Surya tersenyum melihat ancamannya berhasil. Sementara itu Ratih
mulai menyendokkan nasi beserta lauk-pauknya ke atas celana dalamnya
itu. Kemudian dia duduk bersimpuh di lantai, dan mulai menyendoki
makanan itu dengan tangannya. Dia tidak dapat menyembunyikan rasa jijik
dan terhinanya. Ditabahkannya diri dan terus memasukkan makanan dari
celana dalamnya itu ke dalam mulutnya. Semuanya berlangsung di bawah
pengawasan Surya. Ketika dia akan mengambil minum, maka Surya
menyuruhnya menggunakan BH yang tadi dipakainya sebagai gelas. Ratih
melaksanakannya, dan tentu saja akibatnya banyak air yang menetes ke
lantai.
"Jorok! Minum saja tidak becus. Bersihkan! Jilat dengan lidahmu!" hardik Surya.
Ratih merintih dalam hati. Tidak disangkanya Surya begitu tega
menghina dirinya. Air matanya menetes saat dia melaksakan perintah itu.
Dari sudut matanya dia melihat Surya tersenyum bangga menikmati
penderitaan yang diakibatkannya.
Kehidupan baru Ratih telah dimulai. Surya memasukkannya ke dalam
kamar mandi yang terdapat di kamar tidur mereka. Setelah mengikat kedua
pergelangan tangannya ke belakang punggung, dia lalu mengunci pintunya
dari luar. Hal ini dilakukan untuk mencegah segala resiko. Bagaimanapun
dia merasa perlu untuk mewaspadai wanita ini. Dia sadar betul betapa
orang nekat dapat melakukan segala hal yang tidak terduga.

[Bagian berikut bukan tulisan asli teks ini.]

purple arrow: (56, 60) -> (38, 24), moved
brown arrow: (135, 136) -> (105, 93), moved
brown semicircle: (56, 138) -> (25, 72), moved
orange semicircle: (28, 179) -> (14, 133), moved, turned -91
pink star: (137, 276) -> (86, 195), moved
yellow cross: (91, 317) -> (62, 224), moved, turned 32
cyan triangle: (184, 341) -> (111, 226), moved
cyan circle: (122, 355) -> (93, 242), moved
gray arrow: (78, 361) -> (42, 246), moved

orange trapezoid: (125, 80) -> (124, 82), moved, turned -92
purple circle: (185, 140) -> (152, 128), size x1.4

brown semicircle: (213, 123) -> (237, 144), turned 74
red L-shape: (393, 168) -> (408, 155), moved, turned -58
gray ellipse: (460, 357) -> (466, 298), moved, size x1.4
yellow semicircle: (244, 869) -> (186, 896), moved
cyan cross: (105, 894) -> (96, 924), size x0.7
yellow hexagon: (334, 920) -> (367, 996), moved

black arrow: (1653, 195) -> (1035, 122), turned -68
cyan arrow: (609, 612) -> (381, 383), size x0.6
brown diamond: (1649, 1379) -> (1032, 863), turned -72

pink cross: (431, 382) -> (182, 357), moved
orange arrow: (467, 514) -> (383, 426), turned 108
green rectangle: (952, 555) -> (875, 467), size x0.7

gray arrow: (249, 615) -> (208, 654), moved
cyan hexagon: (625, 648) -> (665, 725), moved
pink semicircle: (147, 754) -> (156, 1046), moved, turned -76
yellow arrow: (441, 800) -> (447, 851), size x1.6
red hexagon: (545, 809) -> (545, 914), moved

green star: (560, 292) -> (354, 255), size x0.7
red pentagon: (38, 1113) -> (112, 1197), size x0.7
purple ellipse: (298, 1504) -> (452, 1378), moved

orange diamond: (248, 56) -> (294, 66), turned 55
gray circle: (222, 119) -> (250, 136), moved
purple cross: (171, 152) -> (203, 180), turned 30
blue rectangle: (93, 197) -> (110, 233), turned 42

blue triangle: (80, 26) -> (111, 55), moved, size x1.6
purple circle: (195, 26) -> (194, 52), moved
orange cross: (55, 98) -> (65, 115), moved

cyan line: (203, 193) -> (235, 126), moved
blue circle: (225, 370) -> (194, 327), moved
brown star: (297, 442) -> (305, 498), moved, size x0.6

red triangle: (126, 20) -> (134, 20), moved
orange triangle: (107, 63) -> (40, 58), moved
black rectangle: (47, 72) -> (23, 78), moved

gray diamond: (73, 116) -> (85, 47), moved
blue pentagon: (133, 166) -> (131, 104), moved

Ratih meratap memohon sedikit keringanan dari Surya, namun sia-sia.
Dia terus meratap tanpa mendapatkan tanggapan. Ketika dia sudah hampir
putus asa, mendadak pintu terbuka. Harapan kembali tumbuh. Namun
ternyata dugaannya meleset. Surya kembali bukan untuk membebaskannya,
melainkan hanya untuk meningkatkan hukumannya. Diputarnya keran air
hingga mengucur deras mengisi bak yang sudah hampir penuh. Kembali
Surya keluar meninggalkannya terkurung di sana.
Kini suara ratapannya tersamar oleh bunyi deburan air. Ratih
memandangi kucuran air itu dengan ngeri. Sebentar lagi bak akan penuh,
kalau kerannya tidak ditutup, maka air itu akan membasahi lantai dan
mengguyur badannya yang telanjang. Ketika yang ditakutkannya terjadi,
dia kembali memanggil-manggil Surya tanpa hasil. Air mulai menggenang
menjangkau kakinya. Malam yang telah dingin makin bertambah dingin.
Ratih merasa sangat lemah. Kakinya sudah tidak kuat menahan tubuhnya.
Perlahan-lahan dia merosot di dinding ruangan, lalu terjatuh, jongkok
di lantai. Hal ini tidak berlangsung lama. Dia berusa untuk berdiri
lagi, namun tidak mampu, dan akhirnya pantatnya langsung menyentuh
lantai.
Ini merupakan malam terpanjang dan paling menyiksa yang pernah dialami oleh sesosok tubuh bernama Ratih.